As I clicked the link, I settled back, ready for an evening of jolly entertainment from the BBC and the archaic farming methods used by our friendly staff at Acton Scott. From that moment on, I was enthralled with the events! First off, everyone got reacquainted after their year apart, during which time we had seen nothing of Victorian Farm, and indeed, I had nearly forgotten about it. Fortunately though, it still resided in my deepest, darkest memories, and I quickly caught up with the events, after all, it is easy to see how something such as the kneading of bread could quickly escape any casual viewer's grasp, and leave them baffled. It was good to see, therefore, that the BBC spent 5 minutes on the topic, lest any stragglers not yet be fully informed.
But the over-arching storyline was that of the hay. The hay, as was made clear, depends on sunlight, and the absence of rain. At times, it seemed like the hay dominated the story a bit too heavily, and took time from other key moments, such as "Checking the machinery" or "Buying a new ram", and eventually I found my initial tension about the hay dissipating more on each mention. Luckily though, the hay was rained on heavily, thus bringing back my tension, with a new feeling of guilt. "Oh God!" I thought "If only I had worried about the hay!". Fortuitously for me, and my guilty conscience, the hay collection went off without a hitch, and at the end of the episode, we see the group merrily celebrating around the hay.
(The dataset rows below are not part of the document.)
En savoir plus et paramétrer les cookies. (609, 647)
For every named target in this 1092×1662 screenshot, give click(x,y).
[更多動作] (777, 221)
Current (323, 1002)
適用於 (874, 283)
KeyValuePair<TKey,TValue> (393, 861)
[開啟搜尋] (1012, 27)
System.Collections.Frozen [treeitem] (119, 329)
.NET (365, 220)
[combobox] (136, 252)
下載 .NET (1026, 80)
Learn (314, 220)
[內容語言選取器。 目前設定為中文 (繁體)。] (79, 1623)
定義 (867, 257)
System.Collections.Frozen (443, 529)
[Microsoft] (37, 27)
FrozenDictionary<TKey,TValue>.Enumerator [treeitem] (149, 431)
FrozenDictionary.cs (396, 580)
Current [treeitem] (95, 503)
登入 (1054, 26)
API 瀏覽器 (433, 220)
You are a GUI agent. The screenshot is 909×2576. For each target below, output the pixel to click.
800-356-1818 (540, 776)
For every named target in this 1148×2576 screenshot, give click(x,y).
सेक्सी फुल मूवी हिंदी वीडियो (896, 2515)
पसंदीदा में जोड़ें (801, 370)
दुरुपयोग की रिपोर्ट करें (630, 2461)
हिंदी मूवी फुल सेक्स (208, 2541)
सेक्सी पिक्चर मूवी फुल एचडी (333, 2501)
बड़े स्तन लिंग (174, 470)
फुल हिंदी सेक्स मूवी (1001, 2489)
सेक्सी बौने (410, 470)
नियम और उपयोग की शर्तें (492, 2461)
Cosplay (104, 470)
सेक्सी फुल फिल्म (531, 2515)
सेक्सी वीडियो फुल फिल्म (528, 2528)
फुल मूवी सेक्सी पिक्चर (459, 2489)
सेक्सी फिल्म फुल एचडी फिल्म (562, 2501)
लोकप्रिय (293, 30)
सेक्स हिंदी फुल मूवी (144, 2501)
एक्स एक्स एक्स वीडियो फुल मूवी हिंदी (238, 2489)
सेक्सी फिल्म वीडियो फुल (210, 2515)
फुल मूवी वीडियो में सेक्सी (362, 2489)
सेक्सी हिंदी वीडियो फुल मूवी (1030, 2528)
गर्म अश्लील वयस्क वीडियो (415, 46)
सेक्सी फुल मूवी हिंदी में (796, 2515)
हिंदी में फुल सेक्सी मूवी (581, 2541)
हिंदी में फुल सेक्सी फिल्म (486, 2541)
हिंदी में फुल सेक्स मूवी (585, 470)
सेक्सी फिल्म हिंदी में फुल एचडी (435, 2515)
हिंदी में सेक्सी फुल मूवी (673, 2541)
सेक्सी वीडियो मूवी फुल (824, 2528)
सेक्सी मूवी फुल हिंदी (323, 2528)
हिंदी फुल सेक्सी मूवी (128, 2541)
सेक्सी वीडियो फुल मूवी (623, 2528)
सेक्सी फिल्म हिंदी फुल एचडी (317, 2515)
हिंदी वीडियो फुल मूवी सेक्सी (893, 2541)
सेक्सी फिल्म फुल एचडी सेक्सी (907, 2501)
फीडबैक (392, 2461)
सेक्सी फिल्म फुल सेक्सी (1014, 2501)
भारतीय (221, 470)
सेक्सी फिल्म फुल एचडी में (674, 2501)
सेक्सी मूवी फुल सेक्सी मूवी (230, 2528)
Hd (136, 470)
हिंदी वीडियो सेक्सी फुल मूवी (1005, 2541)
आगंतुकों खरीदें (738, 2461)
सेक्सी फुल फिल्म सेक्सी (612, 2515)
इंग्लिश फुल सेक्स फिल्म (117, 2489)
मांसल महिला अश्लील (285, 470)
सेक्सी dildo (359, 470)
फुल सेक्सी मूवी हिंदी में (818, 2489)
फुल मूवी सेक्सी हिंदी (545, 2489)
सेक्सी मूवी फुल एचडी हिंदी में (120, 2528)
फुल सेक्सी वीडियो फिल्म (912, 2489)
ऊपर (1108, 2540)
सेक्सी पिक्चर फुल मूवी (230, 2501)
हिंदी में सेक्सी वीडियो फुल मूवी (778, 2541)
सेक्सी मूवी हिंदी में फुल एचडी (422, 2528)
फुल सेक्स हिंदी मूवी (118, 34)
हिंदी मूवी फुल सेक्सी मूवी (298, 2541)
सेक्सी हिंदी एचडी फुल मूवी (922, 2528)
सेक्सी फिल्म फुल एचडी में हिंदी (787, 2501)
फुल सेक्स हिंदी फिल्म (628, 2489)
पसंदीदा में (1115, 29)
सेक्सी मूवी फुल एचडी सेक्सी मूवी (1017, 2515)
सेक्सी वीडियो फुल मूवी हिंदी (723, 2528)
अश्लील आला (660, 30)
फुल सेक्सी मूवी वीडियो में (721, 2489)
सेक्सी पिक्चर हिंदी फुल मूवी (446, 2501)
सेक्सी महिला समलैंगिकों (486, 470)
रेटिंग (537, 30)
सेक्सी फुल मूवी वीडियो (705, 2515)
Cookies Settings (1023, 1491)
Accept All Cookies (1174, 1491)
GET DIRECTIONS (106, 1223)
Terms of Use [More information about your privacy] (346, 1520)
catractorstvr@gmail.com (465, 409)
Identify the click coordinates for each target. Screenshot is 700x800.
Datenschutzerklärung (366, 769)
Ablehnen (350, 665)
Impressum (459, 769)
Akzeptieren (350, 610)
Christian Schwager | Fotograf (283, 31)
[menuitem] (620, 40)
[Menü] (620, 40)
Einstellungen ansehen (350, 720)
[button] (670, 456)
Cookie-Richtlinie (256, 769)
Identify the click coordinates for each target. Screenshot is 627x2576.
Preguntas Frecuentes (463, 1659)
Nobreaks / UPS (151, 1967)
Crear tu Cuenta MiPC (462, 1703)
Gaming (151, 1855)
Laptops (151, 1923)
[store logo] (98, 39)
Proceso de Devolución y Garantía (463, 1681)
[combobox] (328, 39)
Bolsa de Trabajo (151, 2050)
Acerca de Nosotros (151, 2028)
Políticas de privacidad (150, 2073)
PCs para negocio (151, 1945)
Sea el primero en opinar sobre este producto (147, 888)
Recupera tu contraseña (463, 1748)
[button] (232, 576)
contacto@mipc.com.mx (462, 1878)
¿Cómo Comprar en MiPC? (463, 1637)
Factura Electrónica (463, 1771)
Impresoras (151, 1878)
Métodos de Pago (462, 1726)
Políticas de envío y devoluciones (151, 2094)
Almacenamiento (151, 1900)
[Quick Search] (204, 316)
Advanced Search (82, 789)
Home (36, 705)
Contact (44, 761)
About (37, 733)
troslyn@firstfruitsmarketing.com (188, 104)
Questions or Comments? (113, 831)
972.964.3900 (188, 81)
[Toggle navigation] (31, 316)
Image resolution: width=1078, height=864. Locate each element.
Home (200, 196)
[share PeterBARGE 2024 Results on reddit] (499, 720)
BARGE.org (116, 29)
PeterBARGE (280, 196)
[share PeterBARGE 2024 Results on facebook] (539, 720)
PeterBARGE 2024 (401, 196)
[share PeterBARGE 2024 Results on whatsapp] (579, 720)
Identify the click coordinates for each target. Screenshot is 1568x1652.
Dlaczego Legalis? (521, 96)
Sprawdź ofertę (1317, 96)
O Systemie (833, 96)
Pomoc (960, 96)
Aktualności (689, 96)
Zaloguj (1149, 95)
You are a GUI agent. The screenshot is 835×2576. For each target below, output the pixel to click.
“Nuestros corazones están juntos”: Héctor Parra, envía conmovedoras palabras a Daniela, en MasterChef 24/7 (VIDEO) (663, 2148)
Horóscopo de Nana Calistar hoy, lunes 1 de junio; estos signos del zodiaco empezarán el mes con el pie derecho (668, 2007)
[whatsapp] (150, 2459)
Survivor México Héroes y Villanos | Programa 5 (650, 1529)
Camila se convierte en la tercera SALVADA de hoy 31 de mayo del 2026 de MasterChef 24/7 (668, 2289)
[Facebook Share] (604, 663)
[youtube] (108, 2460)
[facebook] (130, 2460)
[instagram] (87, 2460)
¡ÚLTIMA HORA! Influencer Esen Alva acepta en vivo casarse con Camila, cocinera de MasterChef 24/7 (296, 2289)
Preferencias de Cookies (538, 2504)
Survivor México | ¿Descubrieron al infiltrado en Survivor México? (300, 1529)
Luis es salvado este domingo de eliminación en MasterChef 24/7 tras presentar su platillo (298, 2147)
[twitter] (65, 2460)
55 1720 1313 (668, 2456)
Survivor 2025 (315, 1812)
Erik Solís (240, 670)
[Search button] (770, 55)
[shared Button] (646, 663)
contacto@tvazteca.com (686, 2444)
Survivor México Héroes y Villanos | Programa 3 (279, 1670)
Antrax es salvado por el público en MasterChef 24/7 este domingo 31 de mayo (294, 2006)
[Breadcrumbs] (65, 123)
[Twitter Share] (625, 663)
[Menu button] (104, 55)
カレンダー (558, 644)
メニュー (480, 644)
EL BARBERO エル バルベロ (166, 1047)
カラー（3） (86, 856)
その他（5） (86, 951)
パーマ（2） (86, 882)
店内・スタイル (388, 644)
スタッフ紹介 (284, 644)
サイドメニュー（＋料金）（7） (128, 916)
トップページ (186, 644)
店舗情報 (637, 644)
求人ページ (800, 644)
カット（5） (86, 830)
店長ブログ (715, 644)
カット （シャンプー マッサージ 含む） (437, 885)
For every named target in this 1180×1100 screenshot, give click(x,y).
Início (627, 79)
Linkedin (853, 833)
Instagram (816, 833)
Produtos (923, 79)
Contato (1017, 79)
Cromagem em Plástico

For me, though, the star of the show was Mr Acton himself, landlord and all-around great guy. Never have I seen someone with such an excellently upper-class accent sniff hay to verify its capability to sustain life in his stock. When he donned his monocle to verify the amount of rainfall for his meticulous records, I nearly swooned.
All in all, Victorian Farm Christmas is an excellent way to prepare to free yourself from the misery of life and jump wildly out of the nearest window, screaming "Oh God, I didn't need to know the origins of the expression 'Grind to halt'!", before screaming the blood-curdling yelp of a man who has heard the expression "Make hay while the sun shines" too much for one mere hour.
You heard me, all this joy was condensed into just ONE hour. A whole HOUR of your life could be dedicated to "Victorian Farm Christmas". I highly recommend this if your alternative is to club yourself to death with a hammer, or run, blindfolded, in a hall of mirrors, with surprise boxing matches against David Hayes every six or seven feet.
Should you, against all reasonable advice, foolishly decide to watch this, I implore you, first of all not to, please God, DON'T, but if you must, say, you're writing a thesis on Victorian Farming and think this would be a good break, then try to remember the BBC does provide other, better, MUCH better shows to watch, so try to forgive them this one blatant mishap on their part, and think about the good times.